[Date Prev][Date Next][Thread Prev][Thread Next][Date Index][Thread Index]

Re: [Condor-users] killing globus-job-managers



Steven Timm wrote:
> On Wed, 19 Jul 2006, Michael Thomas wrote:
> 
> 
>>Once again I started seeing high loads on my gatekeeper due to a large
>>number of globus-job-manager processes.
>>
>>I started to kill some of the older (> 1 day) g-j-m processes and saw an
>>immediate reduction in the system load, as I had expected.
> 
> 
> Oftentimes you just need to find the right one that is hung and
> then all the rest of them will clear out on their own.
> This is especially true when you do ps auxwww and see some in state D,
> waiting on nfs I/O.

Finding that one or two that are hung is not that easy, when it appears
that most of them are hung.  pstree doesn't show any tree output, just a
list of unrelated globus-job-manager jobs.  Even if I manage to kill 50%
of the supposedly hung g-j-m processes, the rest aren't able to clear
out on their own because there are so darned many for all users, and
more g-j-m processes keep coming back.

>>My question:  Is it ok to start arbitrarily killing some of these g-j-m
>>processes?  What effect will it have on the corresponding jobs?
> 
> 
> I usually look to see if the corresponding job has exited the queue 
> already.  If so, there's no harm in killing it.
> Even if the job hasn't exited, condor-g will restart another
> jobmanager when it needs to.

How do you find the corresponding job?  I didn't see anything obvious in
condor_q -l that would indicate which job they are attached to.  And in
many cases, there are more g-j-m jobs than user jobs.

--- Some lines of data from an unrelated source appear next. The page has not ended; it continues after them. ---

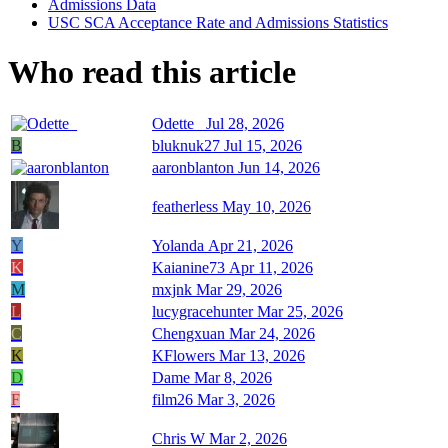
Admissions Data
USC SCA Acceptance Rate and Admissions Statistics
Who read this article
Odette_
Jul 28, 2026
B
bluknuk27
Jul 15, 2026
aaronblanton
Jun 14, 2026
featherless
May 10, 2026
Y
Yolanda
Apr 21, 2026
K
Kaianine73
Apr 11, 2026
M
mxjnk
Mar 29, 2026
L
lucygracehunter
Mar 25, 2026
C
Chengxuan
Mar 24, 2026
K
KFlowers
Mar 13, 2026
D
Dame
Mar 8, 2026
F
film26
Mar 3, 2026
Chris W
Mar 2, 2026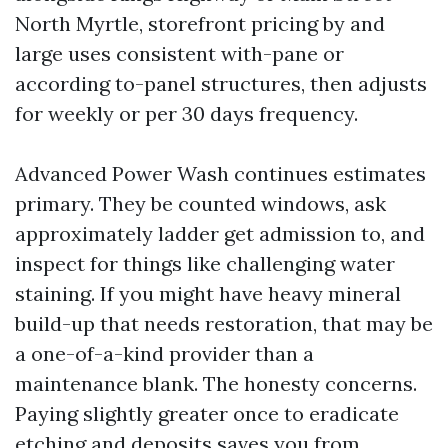
North Myrtle, storefront pricing by and
large uses consistent with-pane or
according to-panel structures, then adjusts
for weekly or per 30 days frequency.
Advanced Power Wash continues estimates
primary. They be counted windows, ask
approximately ladder get admission to, and
inspect for things like challenging water
staining. If you might have heavy mineral
build-up that needs restoration, that may be
a one-of-a-kind provider than a
maintenance blank. The honesty concerns.
Paying slightly greater once to eradicate
etching and deposits saves you from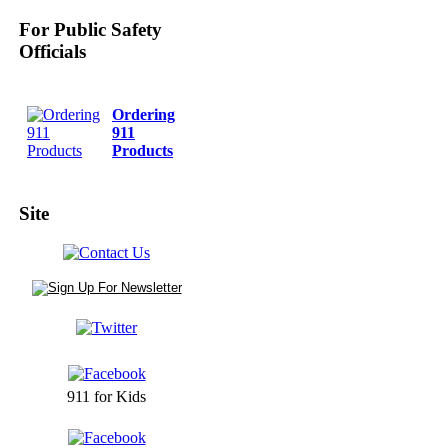
For Public Safety
Officials
Ordering
911
Products
Site
911 for Kids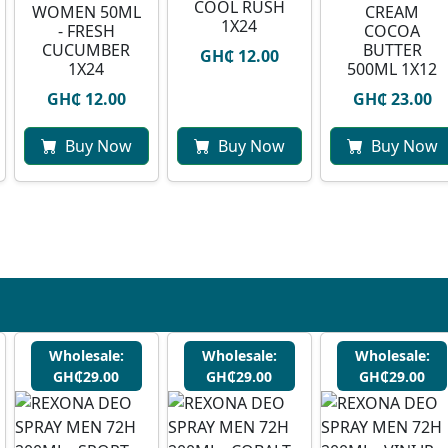
COOL RUSH
WOMEN 50ML
CREAM
1X24
- FRESH
COCOA
CUCUMBER
BUTTER
GH₵ 12.00
1X24
500ML 1X12
GH₵ 12.00
GH₵ 23.00
Buy Now
Buy Now
Buy Now
Wholesale:
Wholesale:
Wholesale:
GH₵29.00
GH₵29.00
GH₵29.00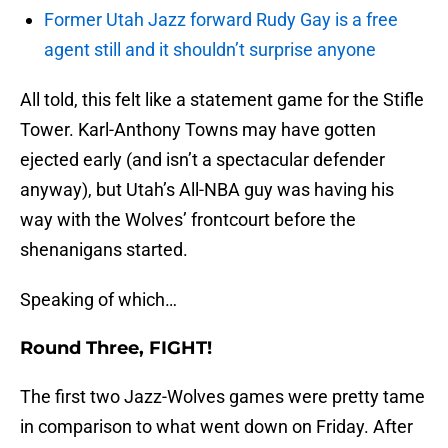
Former Utah Jazz forward Rudy Gay is a free
agent still and it shouldn’t surprise anyone
All told, this felt like a statement game for the Stifle
Tower. Karl-Anthony Towns may have gotten
ejected early (and isn’t a spectacular defender
anyway), but Utah’s All-NBA guy was having his
way with the Wolves’ frontcourt before the
shenanigans started.
Speaking of which…
Round Three, FIGHT!
The first two Jazz-Wolves games were pretty tame
in comparison to what went down on Friday. After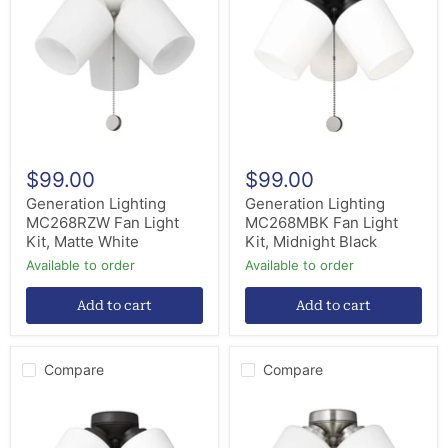
MC268RZW
MC268MBK
Fan
Fan
Light
Light
Kit,
Kit,
Matte
Midnight
White
Black
$99.00
$99.00
Generation Lighting
Generation Lighting
MC268RZW Fan Light
MC268MBK Fan Light
Kit, Matte White
Kit, Midnight Black
Available to order
Available to order
Add to cart
Add to cart
Compare
Compare
Generation
Generation
Lighting
Lighting
MC268BZ
MC268BS
Fan
Fan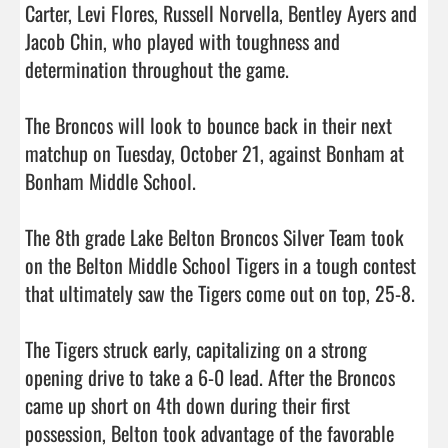
Carter, Levi Flores, Russell Norvella, Bentley Ayers and 
Jacob Chin, who played with toughness and 
determination throughout the game.

The Broncos will look to bounce back in their next 
matchup on Tuesday, October 21, against Bonham at 
Bonham Middle School.

The 8th grade Lake Belton Broncos Silver Team took 
on the Belton Middle School Tigers in a tough contest 
that ultimately saw the Tigers come out on top, 25-8.

The Tigers struck early, capitalizing on a strong 
opening drive to take a 6-0 lead. After the Broncos 
came up short on 4th down during their first 
possession, Belton took advantage of the favorable 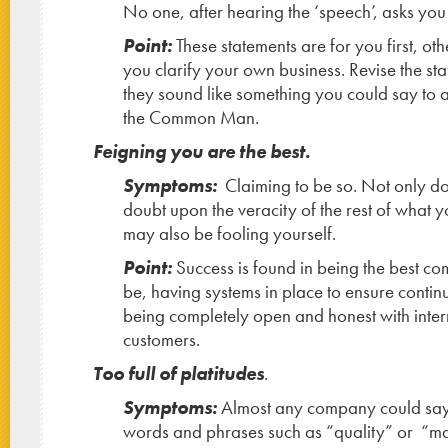
No one, after hearing the ‘speech’, asks you
Point:
These statements are for you first, ot
you clarify your own business. Revise the st
they sound like something you could say to a
the Common Man.
Feigning you are the best.
Symptoms:
Claiming to be so. Not only do
doubt upon the veracity of the rest of what 
may also be fooling yourself.
Point:
Success is found in being the best c
be, having systems in place to ensure conti
being completely open and honest with inter
customers.
Too full of platitudes
.
Symptoms:
Almost any company could say 
words and phrases such as “quality” or “m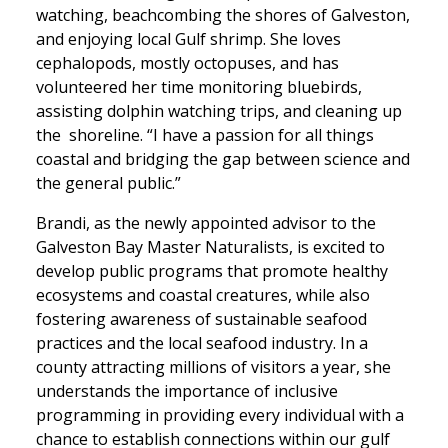
watching, beachcombing the shores of Galveston,
and enjoying local Gulf shrimp. She loves
cephalopods, mostly octopuses, and has
volunteered her time monitoring bluebirds,
assisting dolphin watching trips, and cleaning up
the shoreline. “I have a passion for all things
coastal and bridging the gap between science and
the general public.”
Brandi, as the newly appointed advisor to the
Galveston Bay Master Naturalists, is excited to
develop public programs that promote healthy
ecosystems and coastal creatures, while also
fostering awareness of sustainable seafood
practices and the local seafood industry. In a
county attracting millions of visitors a year, she
understands the importance of inclusive
programming in providing every individual with a
chance to establish connections within our gulf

>>Would it be better/equivalent to condor_rm some of the g-j-m jobs (which
>>are easily identified by their command:  data --dest-url=http://...)?
>>What effect will condor_rm'ing these jobs have for the user?
>>
> 
> These are grid monitor jobs.  they should never under any circumstance
> last more than one hour.  If they do something is really wrong.

Then something is really wrong.

> Cancelling them it will have no effect on whether the user's jobs execute 
> or not, just on what is reported to his condor-g client.

Then I think I want to be careful about killing them, as accurate
reporting is important for us.

>>Some users are correctly setting
>>GRIDMANAGER_MAX_JOBMANAGERS_PER_RESOURCE to limit the number of g-j-m
>>processes.  Is there an equivalent setting that I can use on the
>>gatekeeper to limit the number of g-j-m processes launched by any given
>>user?
>>
> 
> Condor-G should be doing the right thing even if that setting isn't
> being used, and only running one per user at a time.
> You can use a setting START_LOCAL_UNIVERSE
> if you are using the managedfork job manager, which you must be
> given what you are saying here.   That controls how many can
> simultaneously start at once.

I don't see how the OSG-recommended value for START_LOCAL_UNIVERSE will
limit the number of grid monitor jobs:

START_LOCAL_UNIVERSE = TotalLocalJobsRunning < 20 || GridMonitorJob == TRUE

Is there some other value that should be here to limit it to one per user?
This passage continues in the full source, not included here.